Page images and extracted text:
• • • • •

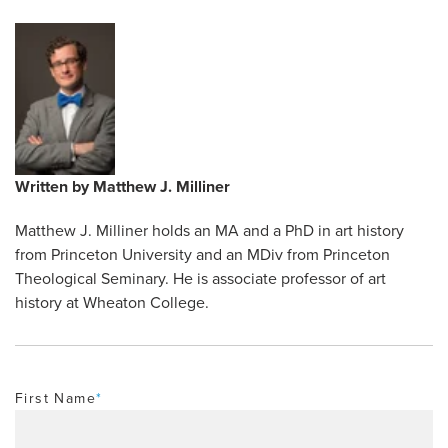
Written by
Matthew J. Milliner
Matthew J. Milliner holds an MA and a PhD in art history
from Princeton University and an MDiv from Princeton
Theological Seminary. He is associate professor of art
history at Wheaton College.
First Name
*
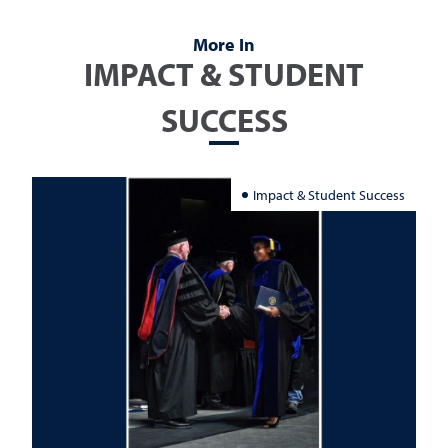
More In
IMPACT & STUDENT
SUCCESS
Impact & Student Success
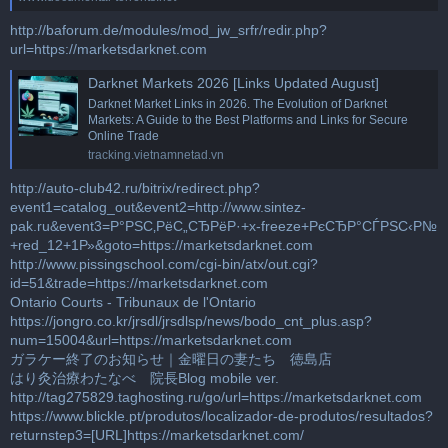
http://baforum.de/modules/mod_jw_srfr/redir.php?
url=https://marketsdarknet.com
Darknet Markets 2026 [Links Updated August]
Darknet Market Links in 2026. The Evolution of Darknet
Markets: A Guide to the Best Platforms and Links for Secure
Online Trade
tracking.vietnamnetad.vn
http://auto-club42.ru/bitrix/redirect.php?
event1=catalog_out&event2=http://www.sintez-
pak.ru&event3=Р°РЅС‚РёС„СЂРёР·+x-freeze+РєСЂР°СЃРЅС‹Р№
+red_12+1Р»&goto=https://marketsdarknet.com
http://www.pissingschool.com/cgi-bin/atx/out.cgi?
id=51&trade=https://marketsdarknet.com
Ontario Courts - Tribunaux de l'Ontario
https://jongro.co.kr/jrsdl/jrsdlsp/news/bodo_cnt_plus.asp?
num=15004&url=https://marketsdarknet.com
ガラケー終了のお知らせ｜金曜日の妻たち 徳島店
はり灸治療わたなべ 院長Blog mobile ver.
http://tag275829.taghosting.ru/go/url=https://marketsdarknet.com
https://www.blickle.pt/produtos/localizador-de-produtos/resultados?
returnstep3=[URL]https://marketsdarknet.com/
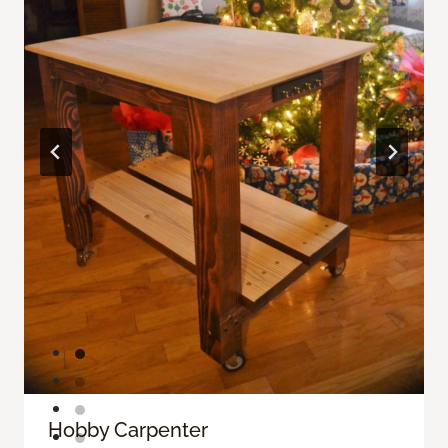
Hobby Carpenter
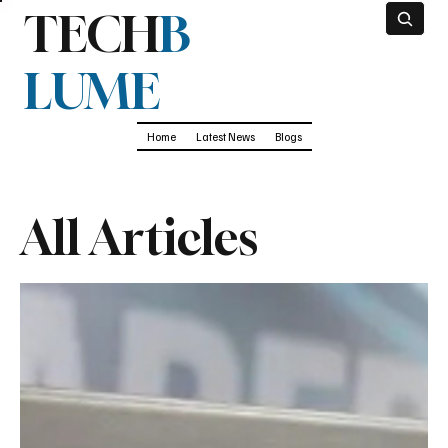
TECH
B
LUME
Home
Latest News
Blogs
All Articles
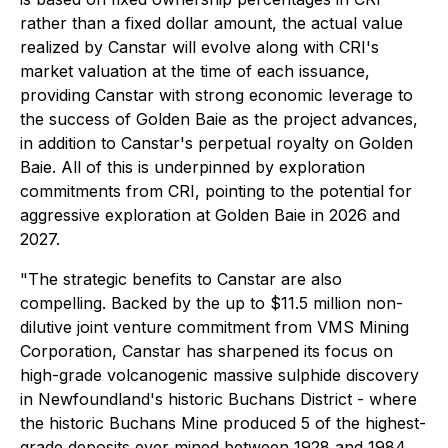
rather than a fixed dollar amount, the actual value
realized by Canstar will evolve along with CRI's
market valuation at the time of each issuance,
providing Canstar with strong economic leverage to
the success of Golden Baie as the project advances,
in addition to Canstar's perpetual royalty on Golden
Baie. All of this is underpinned by exploration
commitments from CRI, pointing to the potential for
aggressive exploration at Golden Baie in 2026 and
2027.
"The strategic benefits to Canstar are also
compelling. Backed by the up to $11.5 million non-
dilutive joint venture commitment from VMS Mining
Corporation, Canstar has sharpened its focus on
high-grade volcanogenic massive sulphide discovery
in Newfoundland's historic Buchans District - where
the historic Buchans Mine produced 5 of the highest-
grade deposits ever mined between 1928 and 1984,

• • • • •

Task description: Your copy should match every record exactly and contain no pictures.

Task answer:
Written by
Matthew J. Milliner
Matthew J. Milliner holds an MA and a PhD in art history
from Princeton University and an MDiv from Princeton
Theological Seminary. He is associate professor of art
history at Wheaton College.
First Name
*
More In
IMPACT & STUDENT
SUCCESS
Impact & Student Success
http://baforum.de/modules/mod_jw_srfr/redir.php?
url=https://marketsdarknet.com
Darknet Markets 2026 [Links Updated August]
Darknet Market Links in 2026. The Evolution of Darknet
Markets: A Guide to the Best Platforms and Links for Secure
Online Trade
tracking.vietnamnetad.vn
http://auto-club42.ru/bitrix/redirect.php?
event1=catalog_out&event2=http://www.sintez-
pak.ru&event3=Р°РЅС‚РёС„СЂРёР·+x-freeze+РєСЂР°СЃРЅС‹Р№
+red_12+1Р»&goto=https://marketsdarknet.com
http://www.pissingschool.com/cgi-bin/atx/out.cgi?
id=51&trade=https://marketsdarknet.com
Ontario Courts - Tribunaux de l'Ontario
https://jongro.co.kr/jrsdl/jrsdlsp/news/bodo_cnt_plus.asp?
num=15004&url=https://marketsdarknet.com
ガラケー終了のお知らせ｜金曜日の妻たち 徳島店
はり灸治療わたなべ 院長Blog mobile ver.
http://tag275829.taghosting.ru/go/url=https://marketsdarknet.com
https://www.blickle.pt/produtos/localizador-de-produtos/resultados?
returnstep3=[URL]https://marketsdarknet.com/
Hobby Carpenter
TECH
B
LUME
Home
Latest News
Blogs
All Articles
rather than a fixed dollar amount, the actual value
realized by Canstar will evolve along with CRI's
market valuation at the time of each issuance,
providing Canstar with strong economic leverage to
the success of Golden Baie as the project advances,
in addition to Canstar's perpetual royalty on Golden
Baie. All of this is underpinned by exploration
commitments from CRI, pointing to the potential for
aggressive exploration at Golden Baie in 2026 and
2027.
"The strategic benefits to Canstar are also
compelling. Backed by the up to $11.5 million non-
dilutive joint venture commitment from VMS Mining
Corporation, Canstar has sharpened its focus on
high-grade volcanogenic massive sulphide discovery
in Newfoundland's historic Buchans District - where
the historic Buchans Mine produced 5 of the highest-
grade deposits ever mined between 1928 and 1984,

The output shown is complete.